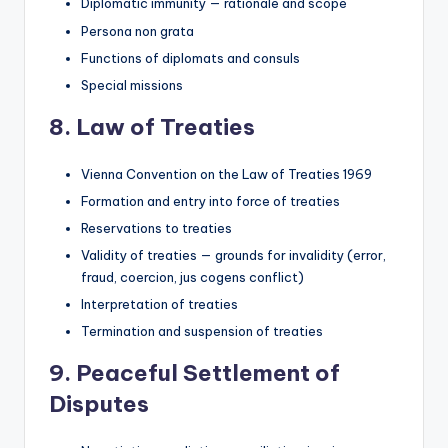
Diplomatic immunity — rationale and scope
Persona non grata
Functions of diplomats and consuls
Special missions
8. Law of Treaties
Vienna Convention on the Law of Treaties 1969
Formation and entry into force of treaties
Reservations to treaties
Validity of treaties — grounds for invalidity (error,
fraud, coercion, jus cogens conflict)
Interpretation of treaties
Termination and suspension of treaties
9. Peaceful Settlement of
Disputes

========================================================================

*TASK REQUIREMENTS:*
An image-free, exact version of the listing above is required.

*YOUR SOLUTION:*
Diplomatic immunity — rationale and scope
Persona non grata
Functions of diplomats and consuls
Special missions
8. Law of Treaties
Vienna Convention on the Law of Treaties 1969
Formation and entry into force of treaties
Reservations to treaties
Validity of treaties — grounds for invalidity (error,
fraud, coercion, jus cogens conflict)
Interpretation of treaties
Termination and suspension of treaties
9. Peaceful Settlement of
Disputes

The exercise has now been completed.